• **Exercise instructions**: Read through the records. Copy each line that has the word "sort".

(Document layout analysis data)
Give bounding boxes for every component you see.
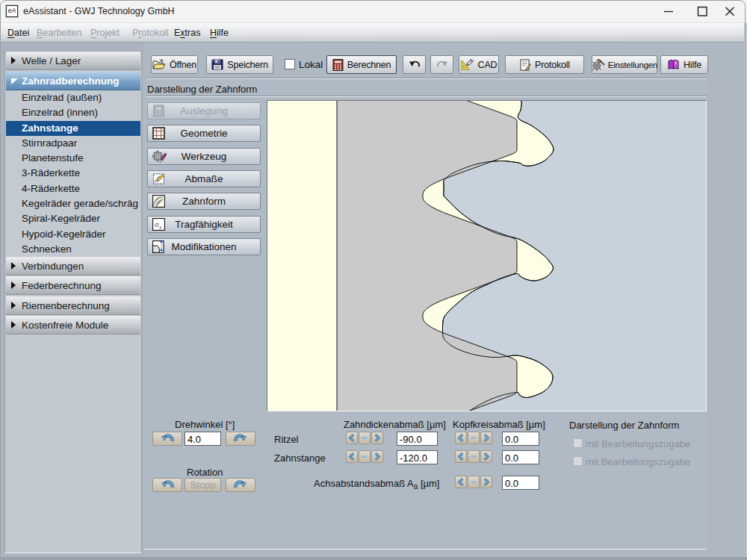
svg-text:x: x: [158, 223, 162, 230]
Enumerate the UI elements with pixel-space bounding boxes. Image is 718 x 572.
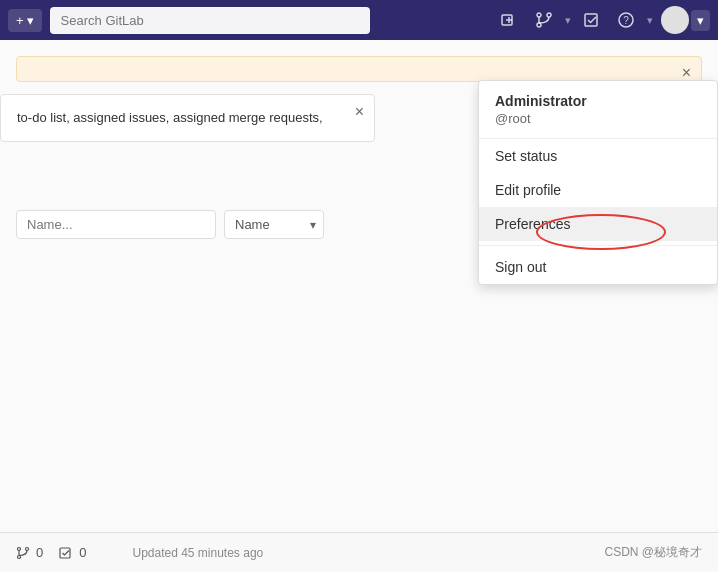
help-chevron: ▾ bbox=[647, 14, 653, 27]
notification-text: to-do list, assigned issues, assigned me… bbox=[17, 109, 358, 127]
mr-count: 0 bbox=[36, 545, 43, 560]
svg-point-8 bbox=[26, 547, 29, 550]
navbar: + ▾ ▾ ? ▾ ▾ bbox=[0, 0, 718, 40]
sort-select[interactable]: Name Last updated Created bbox=[224, 210, 324, 239]
svg-point-7 bbox=[18, 547, 21, 550]
navbar-right: ▾ ? ▾ ▾ bbox=[497, 6, 710, 34]
stats-area: 0 0 Updated 45 minutes ago bbox=[16, 545, 263, 560]
dropdown-handle: @root bbox=[495, 111, 701, 126]
announcement-banner: × bbox=[16, 56, 702, 82]
sort-wrapper: Name Last updated Created bbox=[224, 210, 324, 239]
help-icon-button[interactable]: ? bbox=[613, 7, 639, 33]
dropdown-divider bbox=[479, 245, 717, 246]
svg-rect-4 bbox=[585, 14, 597, 26]
search-bar-container bbox=[50, 7, 370, 34]
create-icon bbox=[501, 11, 519, 29]
sign-out-button[interactable]: Sign out bbox=[479, 250, 717, 284]
add-chevron-icon: ▾ bbox=[27, 13, 34, 28]
dropdown-header: Administrator @root bbox=[479, 81, 717, 139]
mr-chevron: ▾ bbox=[565, 14, 571, 27]
notification-close-button[interactable]: × bbox=[355, 103, 364, 121]
search-input[interactable] bbox=[50, 7, 370, 34]
todo-stat-icon bbox=[59, 546, 73, 560]
svg-point-2 bbox=[547, 13, 551, 17]
merge-request-icon bbox=[535, 11, 553, 29]
preferences-button[interactable]: Preferences bbox=[479, 207, 717, 241]
svg-point-1 bbox=[537, 13, 541, 17]
bottom-bar: 0 0 Updated 45 minutes ago CSDN @秘境奇才 bbox=[0, 532, 718, 572]
help-icon: ? bbox=[617, 11, 635, 29]
dropdown-username: Administrator bbox=[495, 93, 701, 109]
mr-stat-icon bbox=[16, 546, 30, 560]
mr-stat: 0 bbox=[16, 545, 43, 560]
todo-stat: 0 bbox=[59, 545, 86, 560]
project-name-filter[interactable] bbox=[16, 210, 216, 239]
user-chevron-icon: ▾ bbox=[697, 13, 704, 28]
user-dropdown-menu: Administrator @root Set status Edit prof… bbox=[478, 80, 718, 285]
todo-icon bbox=[583, 11, 601, 29]
user-menu-button[interactable]: ▾ bbox=[691, 10, 710, 31]
edit-profile-button[interactable]: Edit profile bbox=[479, 173, 717, 207]
todo-count: 0 bbox=[79, 545, 86, 560]
notification-card: × to-do list, assigned issues, assigned … bbox=[0, 94, 375, 142]
todo-icon-button[interactable] bbox=[579, 7, 605, 33]
set-status-button[interactable]: Set status bbox=[479, 139, 717, 173]
csdn-badge: CSDN @秘境奇才 bbox=[604, 544, 702, 561]
create-icon-button[interactable] bbox=[497, 7, 523, 33]
updated-time: Updated 45 minutes ago bbox=[132, 546, 263, 560]
plus-icon: + bbox=[16, 13, 24, 28]
navbar-left: + ▾ bbox=[8, 9, 42, 32]
svg-rect-10 bbox=[60, 548, 70, 558]
svg-text:?: ? bbox=[623, 15, 629, 26]
merge-request-icon-button[interactable] bbox=[531, 7, 557, 33]
main-content: × × to-do list, assigned issues, assigne… bbox=[0, 40, 718, 572]
banner-close-button[interactable]: × bbox=[682, 65, 691, 81]
avatar bbox=[661, 6, 689, 34]
add-menu-button[interactable]: + ▾ bbox=[8, 9, 42, 32]
avatar-area: ▾ bbox=[661, 6, 710, 34]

• **The answer**:
sort-select[interactable]: Name Last updated Created bbox=[224, 210, 324, 239]
sort-wrapper: Name Last updated Created bbox=[224, 210, 324, 239]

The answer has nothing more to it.